The U.S. Doesn’t Need So Many Political Appointees

Nearly nine months into Joe Biden’s presidency, scores of senior executive-branch positions remain unfilled. Presidential nominations for more than 200 posts have not yet been announced, and more than 200 nominees await Senate confirmation. Republican politicians are much to blame for indiscriminately blocking votes on Biden’s picks, but the logjam also underscores a bigger problem with political appointments. There are far too many.

Out of 2 million federal employees, about 4,000 are appointed by the president, and roughly 1,200 of those require confirmation by the Senate. The appointments clause of the Constitution requires that the president seek the advice and consent of the Senate for all foreign ambassadors and principal government officers. Once mostly limited to cabinet secretaries, that second category now includes dozens of deputy secretaries and undersecretaries; 190 U.S. attorneys and marshals; 60 legal and oversight positions; and hundreds of independent agency officials, commissioners and policy-board members. 

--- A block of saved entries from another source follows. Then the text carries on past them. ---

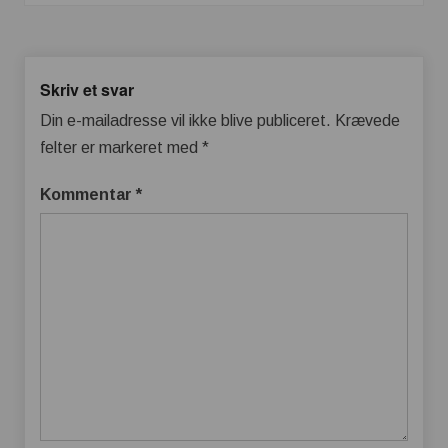
Skriv et svar
Din e-mailadresse vil ikke blive publiceret.
Krævede
felter er markeret med
*
Kommentar
*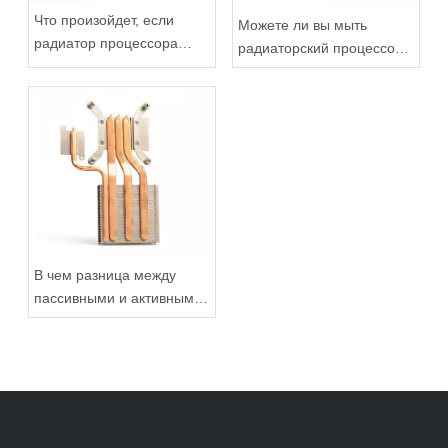
Что произойдет, если
Можете ли вы мыть
радиатор процессора
радиаторский процессор с
слишком мал?
водой?
В чем разница между
пассивными и активными
радиаторами
процессора?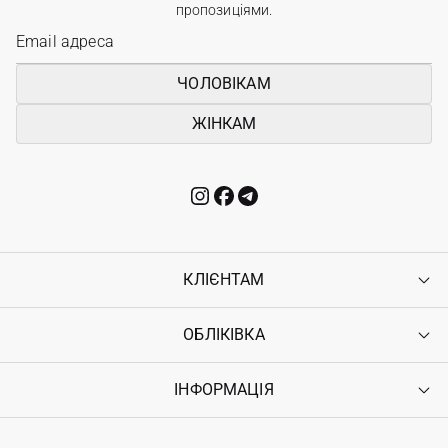
пропозиціями.
ЧОЛОВІКАМ
ЖІНКАМ
КЛІЄНТАМ
ОБЛІКІВКА
Контакти
Доставка
Оплата
ІНФОРМАЦІЯ
Увійти
Повернення
Реєстрація
Гарантія
Мої замовлення
Програма лояльності
Вакансії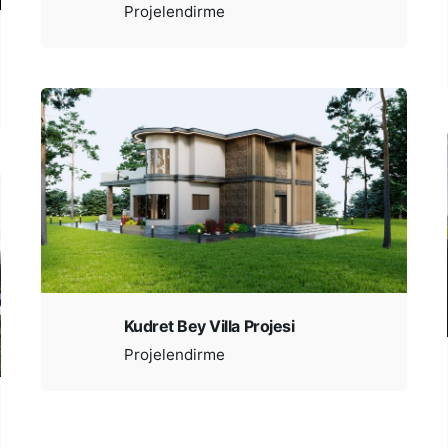
Projelendirme
Kudret Bey Villa Projesi
Projelendirme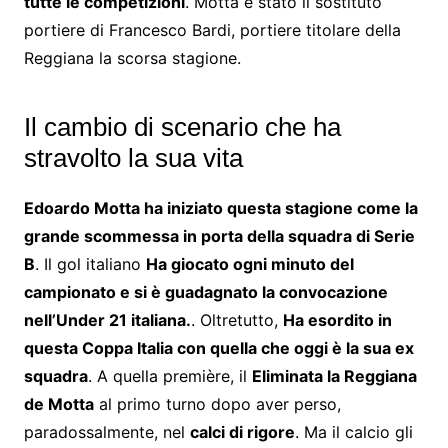
tutte le competizioni
. Motta è stato il sostituto
portiere di Francesco Bardi, portiere titolare della
Reggiana la scorsa stagione.
Il cambio di scenario che ha
stravolto la sua vita
Edoardo Motta ha iniziato questa stagione come la
grande scommessa in porta della squadra di Serie
B
. Il gol italiano
Ha giocato ogni minuto del
campionato e si è guadagnato la convocazione
nell’Under 21 italiana.
. Oltretutto,
Ha esordito in
questa Coppa Italia con quella che oggi è la sua ex
squadra
. A quella première, il
Eliminata la Reggiana
de Motta
al primo turno dopo aver perso,
paradossalmente, nel
calci di rigore
. Ma il calcio gli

As the number of positions needing confirmation have grown, so has the partisanship surrounding them. Individual senators often use procedural tactics to freeze the system even for well-qualified nominees, forcing the Senate to hold time-consuming cloture votes just to bring nominations to the floor. A process that took 56 days on average during Ronald Reagan’s administration extended to 117 days under President Donald Trump.

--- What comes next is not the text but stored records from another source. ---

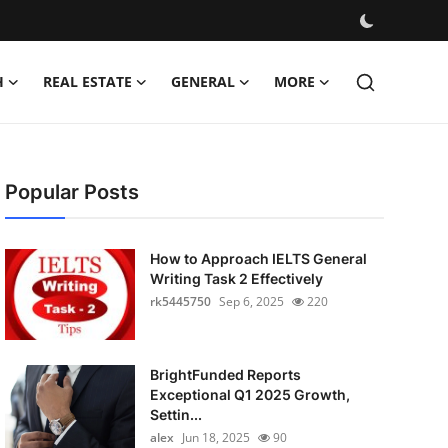
H
REAL ESTATE
GENERAL
MORE
Popular Posts
How to Approach IELTS General
Writing Task 2 Effectively
rk5445750
Sep 6, 2025
220
BrightFunded Reports
Exceptional Q1 2025 Growth,
Settin...
alex
Jun 18, 2025
90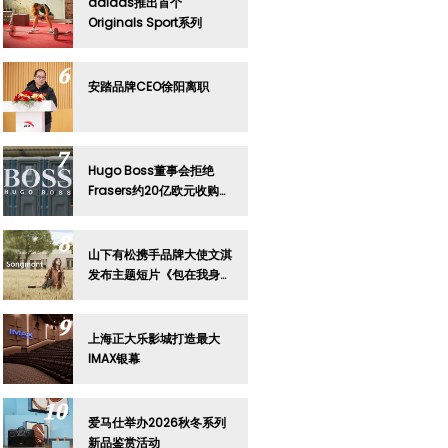
adidas推出首个
Originals Sport系列
安踏品牌CEO徐阳离职
Hugo Boss董事会拒绝
Frasers约20亿欧元收购要
约
山下有松携手品牌大使文淇
发布主题短片《包在我身
上》
上海正大乐影城打造最大
IMAX银幕
爱马仕举办2026秋冬系列
新品鉴赏活动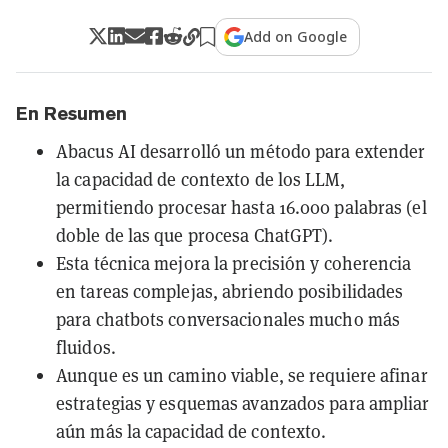
Add on Google
En Resumen
Abacus AI desarrolló un método para extender
la capacidad de contexto de los LLM,
permitiendo procesar hasta 16.000 palabras (el
doble de las que procesa ChatGPT).
Esta técnica mejora la precisión y coherencia
en tareas complejas, abriendo posibilidades
para chatbots conversacionales mucho más
fluidos.
Aunque es un camino viable, se requiere afinar
estrategias y esquemas avanzados para ampliar
aún más la capacidad de contexto.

To this point, Biden has been barely more successful than Trump in getting his nominees to key posts confirmed, partly due to blanket holds placed by Texas Senator Ted Cruz. That’s left the government ill-equipped to manage an array of diplomatic and immigration-related crises. The assistant secretaries of state overseeing policies toward Afghanistan and Latin America weren’t confirmed until Sept. 13. Meanwhile, nominees for posts concerned with the Middle East, arms control and immigration are languishing in the Senate.

The White House and both parties in Congress need to fix this. Republicans such as Cruz and Missouri’s Josh Hawley should drop arbitrary holds and allow votes on nominees for vital national-security posts. The administration should identify and eliminate Senate-confirmed positions that are redundant or have remained vacant across multiple administrations. And the White House and Congress should reduce the number of mid-level appointments and members of federal commissions and boards subject to Senate approval.

Above all, the U.S. should stop putting underqualified political appointees in jobs better carried out by career professionals. Administrative positions dealing with the federal agencies’ budgets, operations and management should be converted to career status and filled by senior civil servants. Making policy jobs below the rank of undersecretary permanent career positions — as in most other advanced democracies — is also worth serious consideration. Giving more authority to experienced professionals would help federal agencies perform better, reduce leadership turnover and shrink government bloat.

Unfortunately, the country’s political leaders agree on vanishingly few priorities — but building a capably staffed bureaucracy ought to be one of them. Reducing the number of presidential appointees and empowering a more professional work force would make Washington leaner and more effective. That’s something both parties should want.